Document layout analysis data
============================================================

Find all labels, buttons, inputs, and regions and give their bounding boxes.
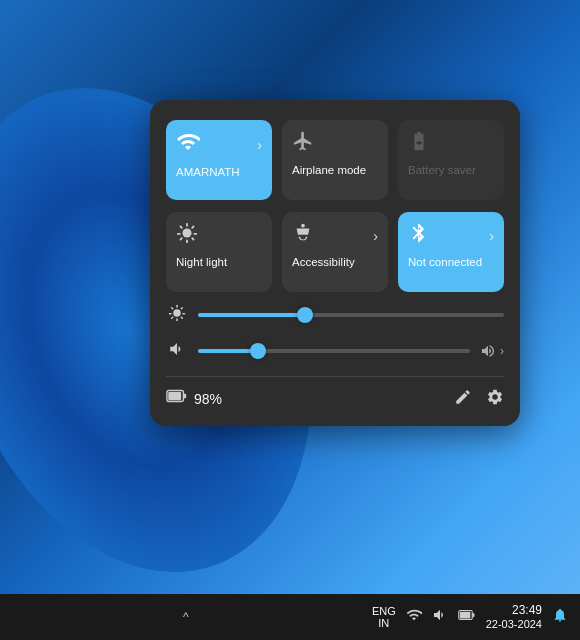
airplane-label: Airplane mode <box>292 164 366 178</box>
svg-rect-9 <box>472 614 474 618</box>
taskbar-wifi-icon[interactable] <box>406 607 422 626</box>
battery-saver-label: Battery saver <box>408 164 476 178</box>
notification-bell-icon[interactable] <box>552 607 568 627</box>
time-block[interactable]: 23:49 22-03-2024 <box>486 603 542 631</box>
accessibility-label: Accessibility <box>292 256 355 270</box>
brightness-thumb[interactable] <box>297 307 313 323</box>
bluetooth-label: Not connected <box>408 256 482 270</box>
battery-saver-tile[interactable]: Battery saver <box>398 120 504 200</box>
taskbar: ^ ENG IN 23:49 22-03-2024 <box>0 594 580 640</box>
language-indicator[interactable]: ENG IN <box>372 605 396 629</box>
night-light-tile[interactable]: Night light <box>166 212 272 292</box>
accessibility-icon <box>292 222 314 250</box>
wifi-chevron: › <box>257 137 262 153</box>
lang-line1: ENG <box>372 605 396 617</box>
battery-status-icon <box>166 387 188 410</box>
wifi-label: AMARNATH <box>176 166 240 180</box>
volume-slider[interactable] <box>198 349 470 353</box>
night-light-label: Night light <box>176 256 227 270</box>
lang-line2: IN <box>378 617 389 629</box>
brightness-row <box>166 304 504 326</box>
edit-icon[interactable] <box>454 388 472 410</box>
bluetooth-chevron: › <box>489 228 494 244</box>
taskbar-left: ^ <box>0 610 372 624</box>
battery-percent: 98% <box>194 391 222 407</box>
battery-info: 98% <box>166 387 222 410</box>
battery-saver-icon <box>408 130 430 158</box>
svg-point-2 <box>301 224 305 228</box>
accessibility-chevron: › <box>373 228 378 244</box>
night-light-icon <box>176 222 198 250</box>
sound-output-icon[interactable]: › <box>480 343 504 359</box>
tiles-row-1: › AMARNATH Airplane mode <box>166 120 504 200</box>
time-display: 23:49 <box>512 603 542 617</box>
bottom-actions <box>454 388 504 410</box>
taskbar-right: ENG IN 23:49 22-03-2024 <box>372 603 580 631</box>
quick-settings-panel: › AMARNATH Airplane mode <box>150 100 520 426</box>
bluetooth-icon <box>408 222 430 250</box>
bluetooth-tile[interactable]: › Not connected <box>398 212 504 292</box>
taskbar-volume-icon[interactable] <box>432 607 448 626</box>
taskbar-overflow-chevron[interactable]: ^ <box>175 610 197 624</box>
svg-point-1 <box>182 228 191 237</box>
date-display: 22-03-2024 <box>486 618 542 631</box>
settings-icon[interactable] <box>486 388 504 410</box>
wifi-icon <box>176 130 200 160</box>
brightness-icon <box>166 304 188 326</box>
volume-row: › <box>166 340 504 362</box>
brightness-slider[interactable] <box>198 313 504 317</box>
svg-point-3 <box>173 309 181 317</box>
sliders-section: › <box>166 304 504 362</box>
bottom-bar: 98% <box>166 376 504 410</box>
airplane-icon <box>292 130 314 158</box>
wifi-tile[interactable]: › AMARNATH <box>166 120 272 200</box>
svg-rect-6 <box>183 394 186 399</box>
svg-rect-8 <box>460 612 471 619</box>
tiles-row-2: Night light › Accessibility <box>166 212 504 292</box>
brightness-fill <box>198 313 305 317</box>
accessibility-tile[interactable]: › Accessibility <box>282 212 388 292</box>
airplane-tile[interactable]: Airplane mode <box>282 120 388 200</box>
svg-rect-5 <box>168 392 181 400</box>
volume-icon <box>166 340 188 362</box>
volume-thumb[interactable] <box>250 343 266 359</box>
taskbar-battery-icon[interactable] <box>458 608 476 625</box>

============================================================

Go through the records and show every line with the string "rect" in it.

svg-rect-9 <box>472 614 474 618</box>
svg-rect-6 <box>183 394 186 399</box>
svg-rect-8 <box>460 612 471 619</box>
svg-rect-5 <box>168 392 181 400</box>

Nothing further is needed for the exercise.